ACTIVITY
Pick every line from the data below that contains the string "logo" and copy it.
*** PROVIDED DATA ***
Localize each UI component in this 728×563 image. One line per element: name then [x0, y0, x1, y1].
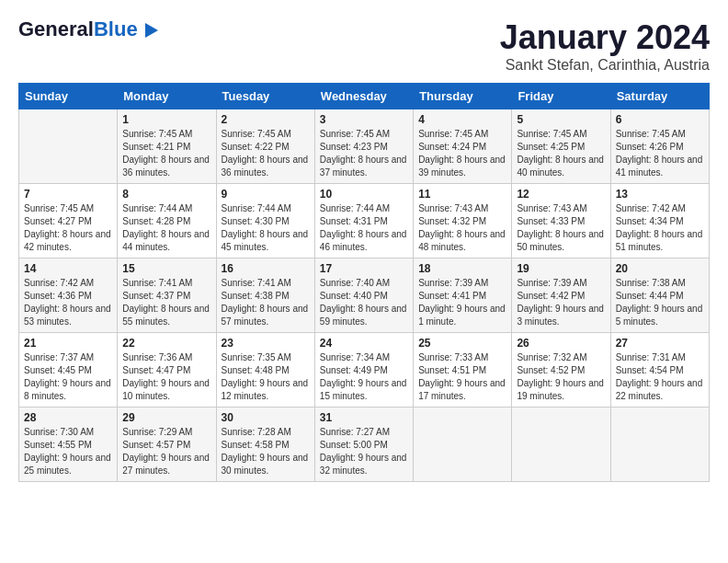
day-info: Sunrise: 7:29 AMSunset: 4:57 PMDaylight:… [122, 426, 210, 477]
day-info: Sunrise: 7:43 AMSunset: 4:32 PMDaylight:… [418, 202, 506, 254]
day-info: Sunrise: 7:42 AMSunset: 4:34 PMDaylight:… [616, 202, 704, 254]
calendar-day-cell: 18Sunrise: 7:39 AMSunset: 4:41 PMDayligh… [414, 259, 512, 333]
calendar-day-cell: 30Sunrise: 7:28 AMSunset: 4:58 PMDayligh… [216, 408, 314, 482]
day-of-week-header: Tuesday [216, 84, 314, 109]
day-info: Sunrise: 7:44 AMSunset: 4:30 PMDaylight:… [222, 202, 310, 254]
day-number: 16 [222, 262, 310, 275]
day-number: 30 [222, 411, 310, 424]
day-number: 26 [517, 337, 605, 350]
day-info: Sunrise: 7:27 AMSunset: 5:00 PMDaylight:… [320, 426, 408, 477]
calendar-day-cell: 9Sunrise: 7:44 AMSunset: 4:30 PMDaylight… [216, 184, 314, 259]
calendar-week-row: 7Sunrise: 7:45 AMSunset: 4:27 PMDaylight… [19, 184, 710, 259]
day-number: 13 [616, 188, 704, 201]
day-info: Sunrise: 7:44 AMSunset: 4:28 PMDaylight:… [122, 202, 210, 254]
day-number: 6 [616, 113, 704, 126]
calendar-day-cell: 2Sunrise: 7:45 AMSunset: 4:22 PMDaylight… [216, 109, 314, 184]
day-number: 18 [418, 262, 506, 275]
calendar-day-cell: 21Sunrise: 7:37 AMSunset: 4:45 PMDayligh… [19, 333, 118, 408]
day-number: 12 [517, 188, 605, 201]
calendar-day-cell: 19Sunrise: 7:39 AMSunset: 4:42 PMDayligh… [512, 259, 610, 333]
day-info: Sunrise: 7:45 AMSunset: 4:23 PMDaylight:… [320, 128, 408, 179]
day-info: Sunrise: 7:38 AMSunset: 4:44 PMDaylight:… [616, 277, 704, 328]
day-number: 20 [616, 262, 704, 275]
day-number: 10 [320, 188, 408, 201]
day-number: 31 [320, 411, 408, 424]
day-info: Sunrise: 7:28 AMSunset: 4:58 PMDaylight:… [222, 426, 310, 477]
calendar-week-row: 1Sunrise: 7:45 AMSunset: 4:21 PMDaylight… [19, 109, 710, 184]
calendar-day-cell [512, 408, 610, 482]
calendar-week-row: 28Sunrise: 7:30 AMSunset: 4:55 PMDayligh… [19, 408, 710, 482]
day-info: Sunrise: 7:36 AMSunset: 4:47 PMDaylight:… [122, 351, 210, 403]
day-number: 28 [24, 411, 112, 424]
day-number: 1 [122, 113, 210, 126]
day-info: Sunrise: 7:37 AMSunset: 4:45 PMDaylight:… [24, 351, 112, 403]
day-number: 23 [222, 337, 310, 350]
day-number: 21 [24, 337, 112, 350]
day-info: Sunrise: 7:40 AMSunset: 4:40 PMDaylight:… [320, 277, 408, 328]
day-number: 15 [122, 262, 210, 275]
day-number: 27 [616, 337, 704, 350]
day-number: 5 [517, 113, 605, 126]
calendar-day-cell: 23Sunrise: 7:35 AMSunset: 4:48 PMDayligh… [216, 333, 314, 408]
calendar-day-cell: 7Sunrise: 7:45 AMSunset: 4:27 PMDaylight… [19, 184, 118, 259]
day-info: Sunrise: 7:44 AMSunset: 4:31 PMDaylight:… [320, 202, 408, 254]
day-number: 22 [122, 337, 210, 350]
day-info: Sunrise: 7:32 AMSunset: 4:52 PMDaylight:… [517, 351, 605, 403]
day-number: 25 [418, 337, 506, 350]
calendar-day-cell: 29Sunrise: 7:29 AMSunset: 4:57 PMDayligh… [118, 408, 216, 482]
calendar-day-cell: 31Sunrise: 7:27 AMSunset: 5:00 PMDayligh… [314, 408, 413, 482]
day-info: Sunrise: 7:45 AMSunset: 4:21 PMDaylight:… [122, 128, 210, 179]
calendar-body: 1Sunrise: 7:45 AMSunset: 4:21 PMDaylight… [19, 109, 710, 482]
day-number: 19 [517, 262, 605, 275]
day-of-week-header: Saturday [610, 84, 709, 109]
calendar-day-cell: 3Sunrise: 7:45 AMSunset: 4:23 PMDaylight… [314, 109, 413, 184]
calendar-day-cell: 5Sunrise: 7:45 AMSunset: 4:25 PMDaylight… [512, 109, 610, 184]
page-header: GeneralBlue January 2024 Sankt Stefan, C… [18, 18, 710, 74]
day-info: Sunrise: 7:45 AMSunset: 4:27 PMDaylight:… [24, 202, 112, 254]
logo-text: GeneralBlue [18, 18, 158, 40]
day-number: 11 [418, 188, 506, 201]
calendar-day-cell: 20Sunrise: 7:38 AMSunset: 4:44 PMDayligh… [610, 259, 709, 333]
day-number: 17 [320, 262, 408, 275]
day-info: Sunrise: 7:45 AMSunset: 4:24 PMDaylight:… [418, 128, 506, 179]
day-of-week-header: Monday [118, 84, 216, 109]
calendar-day-cell [414, 408, 512, 482]
day-info: Sunrise: 7:41 AMSunset: 4:37 PMDaylight:… [122, 277, 210, 328]
day-info: Sunrise: 7:45 AMSunset: 4:22 PMDaylight:… [222, 128, 310, 179]
calendar-day-cell: 4Sunrise: 7:45 AMSunset: 4:24 PMDaylight… [414, 109, 512, 184]
calendar-day-cell: 6Sunrise: 7:45 AMSunset: 4:26 PMDaylight… [610, 109, 709, 184]
calendar-day-cell [19, 109, 118, 184]
logo: GeneralBlue [18, 18, 158, 40]
calendar-day-cell: 8Sunrise: 7:44 AMSunset: 4:28 PMDaylight… [118, 184, 216, 259]
calendar-day-cell: 16Sunrise: 7:41 AMSunset: 4:38 PMDayligh… [216, 259, 314, 333]
day-of-week-header: Thursday [414, 84, 512, 109]
calendar-day-cell: 11Sunrise: 7:43 AMSunset: 4:32 PMDayligh… [414, 184, 512, 259]
day-info: Sunrise: 7:41 AMSunset: 4:38 PMDaylight:… [222, 277, 310, 328]
calendar-table: SundayMondayTuesdayWednesdayThursdayFrid… [18, 83, 710, 482]
day-number: 3 [320, 113, 408, 126]
day-info: Sunrise: 7:31 AMSunset: 4:54 PMDaylight:… [616, 351, 704, 403]
calendar-day-cell: 14Sunrise: 7:42 AMSunset: 4:36 PMDayligh… [19, 259, 118, 333]
calendar-day-cell: 12Sunrise: 7:43 AMSunset: 4:33 PMDayligh… [512, 184, 610, 259]
calendar-day-cell: 24Sunrise: 7:34 AMSunset: 4:49 PMDayligh… [314, 333, 413, 408]
day-info: Sunrise: 7:34 AMSunset: 4:49 PMDaylight:… [320, 351, 408, 403]
calendar-week-row: 14Sunrise: 7:42 AMSunset: 4:36 PMDayligh… [19, 259, 710, 333]
day-number: 8 [122, 188, 210, 201]
day-of-week-header: Wednesday [314, 84, 413, 109]
calendar-day-cell: 27Sunrise: 7:31 AMSunset: 4:54 PMDayligh… [610, 333, 709, 408]
day-info: Sunrise: 7:43 AMSunset: 4:33 PMDaylight:… [517, 202, 605, 254]
calendar-day-cell: 15Sunrise: 7:41 AMSunset: 4:37 PMDayligh… [118, 259, 216, 333]
day-number: 7 [24, 188, 112, 201]
calendar-day-cell: 1Sunrise: 7:45 AMSunset: 4:21 PMDaylight… [118, 109, 216, 184]
location-title: Sankt Stefan, Carinthia, Austria [500, 57, 710, 74]
day-number: 14 [24, 262, 112, 275]
day-info: Sunrise: 7:39 AMSunset: 4:41 PMDaylight:… [418, 277, 506, 328]
day-number: 24 [320, 337, 408, 350]
logo-general: General [18, 17, 94, 40]
day-number: 4 [418, 113, 506, 126]
day-number: 9 [222, 188, 310, 201]
logo-blue: Blue [94, 17, 138, 40]
calendar-day-cell: 17Sunrise: 7:40 AMSunset: 4:40 PMDayligh… [314, 259, 413, 333]
title-block: January 2024 Sankt Stefan, Carinthia, Au… [500, 18, 710, 74]
day-info: Sunrise: 7:39 AMSunset: 4:42 PMDaylight:… [517, 277, 605, 328]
*** End of PROVIDED DATA ***
ANSWER SECTION
logo-text: GeneralBlue [18, 18, 158, 40]
logo: GeneralBlue [18, 18, 158, 40]
logo-general: General [18, 17, 94, 40]
logo-blue: Blue [94, 17, 138, 40]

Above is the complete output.